[Extracted page text data]
============================================================

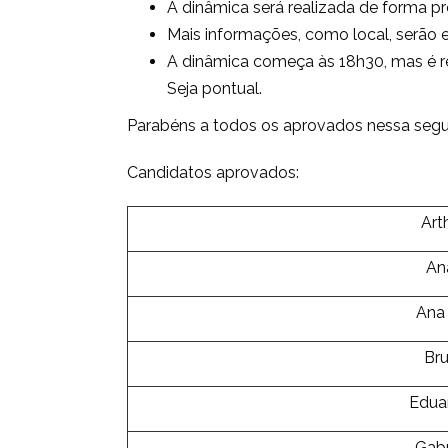
A dinâmica será realizada de forma pr
Mais informações, como local, serão e
A dinâmica começa às 18h30, mas é 
Seja pontual.
Parabéns a todos os aprovados nessa seg
Candidatos aprovados:
Art
An
Ana 
Br
Edua
Gabr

============================================================

■ Problem requirements:
The output should consist of every entry above, printed exactly, with the images removed.

■ Response for this exercise:
A dinâmica será realizada de forma pr
Mais informações, como local, serão e
A dinâmica começa às 18h30, mas é 
Seja pontual.
Parabéns a todos os aprovados nessa seg
Candidatos aprovados:
Art
An
Ana 
Br
Edua
Gabr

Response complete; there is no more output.